Sergei Pugachev, through a recently created U.S. subsidiary of his Luxembourgh-based OPK Luxadvor SA, acquired the lion’s share of Biopure’s remaining assets with a $4.05 million bid during an Aug. 18 bankruptcy court auction in Boston.
Included in the sale were patents and other intellectual property connected with the company’s Hemopure artificial blood compound. According to court documents, OPK and BIPACO LLC — a Boston-based limited liability company created Aug. 6 by Wong Tak Lin, a Hong Kong businessman — traded bids across 10 rounds during the seven-hour auction last week. BIPACO’s top bid was $4 million.
OPK Biotech, the Delaware-domiciled entity created in June to acquire Biopure’s assets, also put in a $850,000 bid for the company’s 50-percent stake in Eleven Hurley Street Associates, a real estate partnership that owns the Company’s principal office and research and development facilities. A hearing is scheduled Sept. 3 to finalize the EHSA sale.
Also bidding on the EHSA partnership was Cambridge, Mass.-based developer Varney Hintlian, through his Tarvis Realty Trust. Hintlian’s top bid was $800,000, according to court documents.
OPK Luxadvor was established by Pugachev as a holding company for several European luxury brands such as Luxe TV, Design Capital and Hediard, a chain of over 300 high-end stores, cafes and restaurants based in Paris. It’s not apparent how Biopure’s medical products would be merged within the existing Luxadvor properties.
Pugachev made his initial fortune in banking, launching International Industrial Bank, or Mezhprombank, in 1992 and building it into the third-largest financial institution in Russia. During his rise, he forged close ties with prominent political leaders in post-Soviet Russia and reportedly issued the first credit cards used by former Russian President Boris Yeltzin and his family.

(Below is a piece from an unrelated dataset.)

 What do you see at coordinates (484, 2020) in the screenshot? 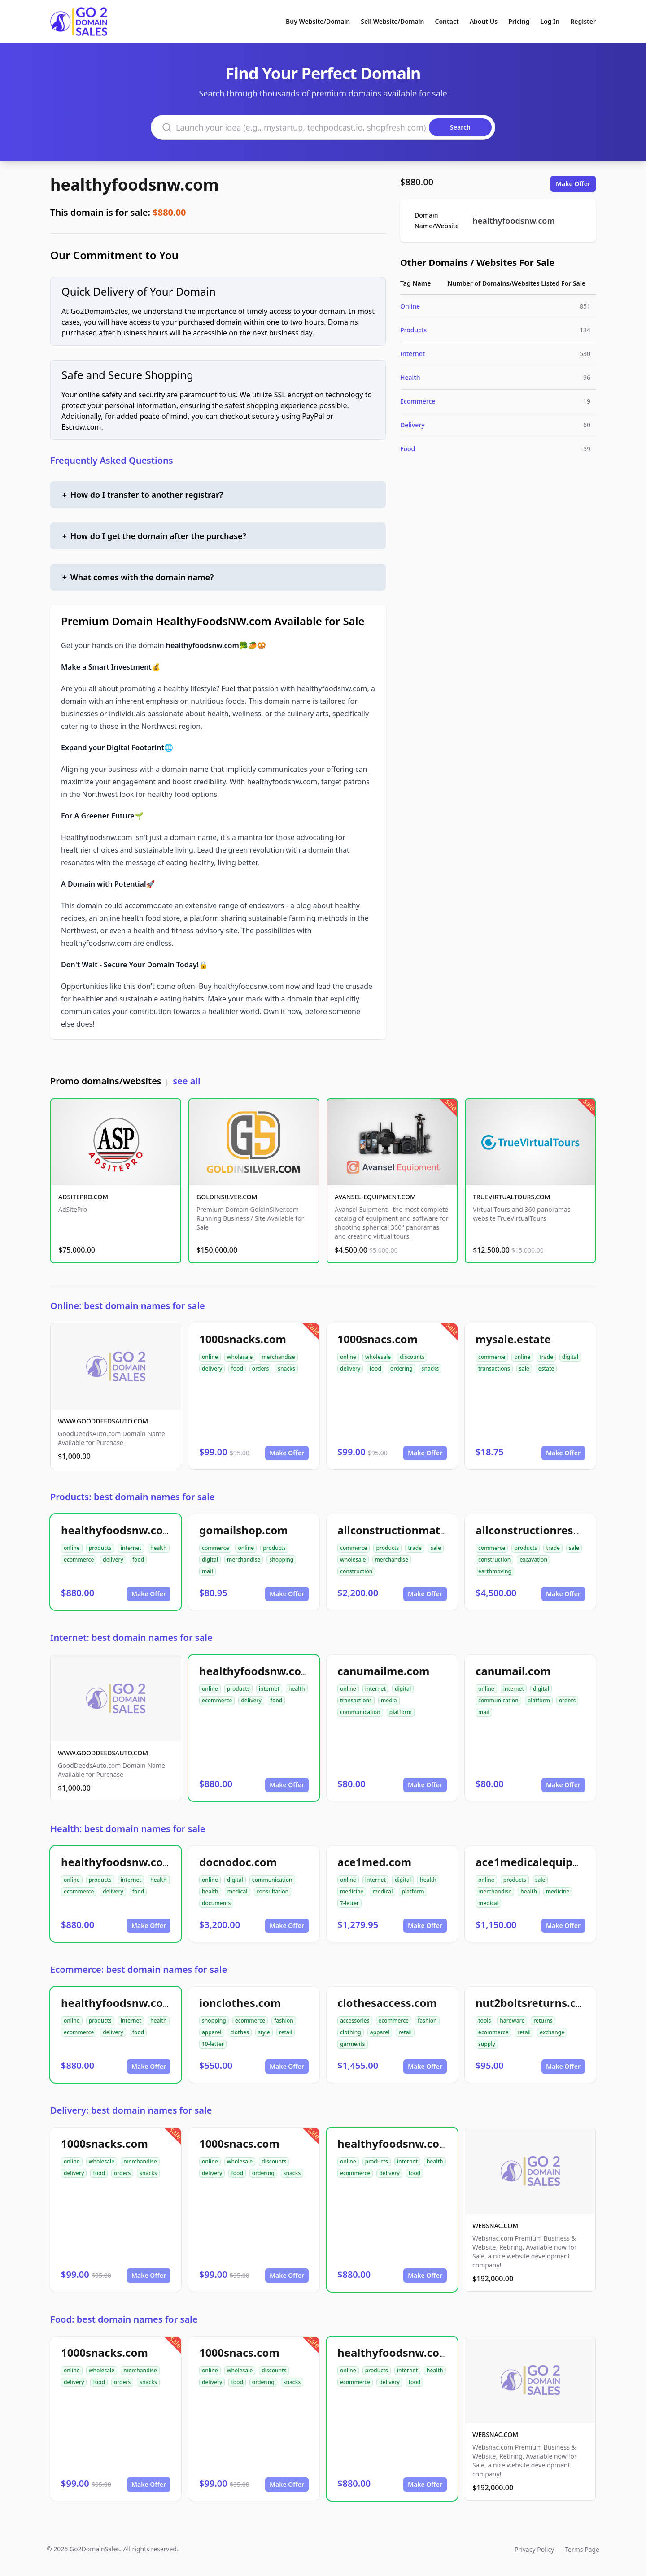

Forbes magazine estimated that Pugachev’s personal wealth tops $2 billion; he’s one of 12 billionaires with seats in the Russian parliament, serving a district in southern Siberia since 2001. His tenure, however, has not been without controversy — including accusations linking Mezhprombank to a money-laundering scheme dating back to the 1990s with Bank of New York (now part of Pittsburgh-based Mellon Financial Corp.)
The Biopure sale, for a bargain-basement price, is bad news for the company’s stockholders, according to a regulatory filing.
“Biopure does not expect that Biopure stockholders will receive any substantial distributions resulting from these transactions and expects that the bankruptcy proceedings will ultimately result in the cancellation of these equity interests,” the company said in the filing.
Biopure settled a five-year-old shareholders lawsuit last week, in which former company leaders were accused of malfeasance in touting the company’s stock.
Under the terms of the proposed settlement, the company will pay $600,000 to investors contending they were duped by Biopure executives who allegedly concealed negative news about the company’s artificial blood products. Money for the settlement will come from a directors and officers insurance policy covering legal costs associated with management errors and omissions.